Salmon and tuna are fantastic choices for muscle building and overall health. Each 3-ounce (85-gram) serving of salmon contains about 17 grams of protein, 1.5 grams of omega-3 fatty acids, Vitamin D, and several important B vitamins. Omega-3 fatty acids play an important role in muscular health and helps increase muscle gain in conjunction with your exercise programs and workout routines.
On top of a whopping 20 grams of protein per 3-ounce (85-gram) serving, tuna also contains high amounts of vitamin A, magnesium, iron and several B vitamins, including B12, niacin, and B6. These nutrients are important for improved health, energy, and exercise performance. Note of caution however: It’s best to moderate your consumption of canned tuna and salmon in order to prevent mercury toxicity.
Additionally, tuna is usually less pricey than salmon, and provides large amounts of omega-3 fatty acids which may support both muscle buildup and cognitive sharpness. This makes it particularly important for seniors who start to lose muscle mass as they age.
One piece of skinless, boneless chicken breast packs about 55 grams of protein, which makes it a great muscle building food. It’s also a great source of micronutrients such as iron and vitamin B12, which can also be very beneficial for healthy muscle gain.
However, it’s recommended to avoid breading or deep frying your chicken, as this may hinder your muscle building goals. Instead, try pan-searing or grilling it. If you find that boring or bland by itself, simply season it with paprika, dill, parsley, or lemon pepper. To make a complete and balanced meal, try pairing it with a complex carbohydrate such as sweet potato, brown rice or quinoa.
Eggs are one of the best forms of a complete protein for four main reasons. It’s super easy to cook, you can cook and prepare it in a variety of ways, it’s suitable for a vegetarian diet, and it contains all nine amino fatty acids. In fact, one large boiled egg contains about 6 to 7 grams of protein. They are also packed with other nutrients and healthy HDL cholesterol, all of which support muscle growth.
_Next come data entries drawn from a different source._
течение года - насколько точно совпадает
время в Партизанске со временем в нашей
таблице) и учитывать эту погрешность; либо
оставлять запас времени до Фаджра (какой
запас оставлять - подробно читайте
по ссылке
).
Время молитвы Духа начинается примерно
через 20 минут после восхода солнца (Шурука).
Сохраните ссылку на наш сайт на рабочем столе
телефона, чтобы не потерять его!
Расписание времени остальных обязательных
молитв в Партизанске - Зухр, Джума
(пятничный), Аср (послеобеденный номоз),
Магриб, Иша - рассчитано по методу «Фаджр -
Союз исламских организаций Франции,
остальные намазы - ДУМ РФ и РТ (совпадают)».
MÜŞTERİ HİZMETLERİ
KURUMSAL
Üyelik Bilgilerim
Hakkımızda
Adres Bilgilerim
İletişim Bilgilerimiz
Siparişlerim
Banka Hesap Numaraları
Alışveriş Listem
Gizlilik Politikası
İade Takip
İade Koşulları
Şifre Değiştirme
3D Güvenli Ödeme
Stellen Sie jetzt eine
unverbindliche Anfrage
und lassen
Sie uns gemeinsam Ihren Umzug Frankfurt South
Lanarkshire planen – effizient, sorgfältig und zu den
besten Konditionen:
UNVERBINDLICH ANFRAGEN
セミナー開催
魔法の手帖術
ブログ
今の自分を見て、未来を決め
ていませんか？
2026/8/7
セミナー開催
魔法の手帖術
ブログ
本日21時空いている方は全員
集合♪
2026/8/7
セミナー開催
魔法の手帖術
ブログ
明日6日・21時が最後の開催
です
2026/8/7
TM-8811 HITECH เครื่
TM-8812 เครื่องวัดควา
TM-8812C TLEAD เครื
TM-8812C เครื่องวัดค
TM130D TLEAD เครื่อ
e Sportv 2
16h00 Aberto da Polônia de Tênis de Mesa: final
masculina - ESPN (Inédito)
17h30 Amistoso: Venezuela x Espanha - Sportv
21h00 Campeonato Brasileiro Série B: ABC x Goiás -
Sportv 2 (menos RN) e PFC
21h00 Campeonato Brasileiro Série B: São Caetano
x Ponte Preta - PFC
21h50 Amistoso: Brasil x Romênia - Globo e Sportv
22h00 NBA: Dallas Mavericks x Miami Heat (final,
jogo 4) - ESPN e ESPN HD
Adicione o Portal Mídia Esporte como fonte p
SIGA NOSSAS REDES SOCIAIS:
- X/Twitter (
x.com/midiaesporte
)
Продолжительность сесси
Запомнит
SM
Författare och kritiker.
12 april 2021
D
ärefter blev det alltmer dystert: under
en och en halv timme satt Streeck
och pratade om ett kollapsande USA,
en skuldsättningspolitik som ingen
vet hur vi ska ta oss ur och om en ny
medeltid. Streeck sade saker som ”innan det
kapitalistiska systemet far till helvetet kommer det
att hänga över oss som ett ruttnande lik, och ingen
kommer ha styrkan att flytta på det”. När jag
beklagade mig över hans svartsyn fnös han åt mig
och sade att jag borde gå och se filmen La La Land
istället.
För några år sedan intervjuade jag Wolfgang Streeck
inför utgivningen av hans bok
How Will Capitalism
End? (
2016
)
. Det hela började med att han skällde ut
According to a small study in The American Journal Of Clinical Nutrition, both whole eggs and egg whites have the ability to improve muscle building, but overall, whole eggs give you the most nutritional benefit for your muscles.
Tofu, a soy-based food, is an excellent alternative to animal protein if you’re vegetarian, vegan or simply need to limit your animal proteins due to certain health conditions. It contains roughly 6 grams of protein per 3-ounce serving. Tofu is also a great natural source of calcium and iron, which promotes muscle growth, making it a superb choice for those who are lactose intolerant. Plus, it goes very well with just about any protein rich option and complex carbohydrate. Calcium helps muscles contract and relax properly, while iron helps blood cells deliver essential oxygen to the muscle cells.
But it’s safest to eat tofu and other soy products in moderation, as the body can develop an allergy to it if eaten excessively. Alternatively, if you want to avoid soy completely, almonds could be a wonderful option instead. They’re loaded with protein, are highly nutritious and low in carbs.
Protein powder is an excellent way to supplement your daily protein intake if you travel a lot and have a very busy schedule, or just don’t have much cheffing skills. Most brands will provide you with about 10 to 30 grams of protein per serving, which makes it a fantastic way to boost your protein levels pre- or post-workout. What’s more, most protein powders quickly dissolve in water or milk, which can enrich and balance out your fruit and veggie smoothies. Also, protein powder comes in a variety of formats, including whey protein and plant-based protein.
Although these foods are generally considered safe, it’s safest to first check with your doctor before making any dietary changes.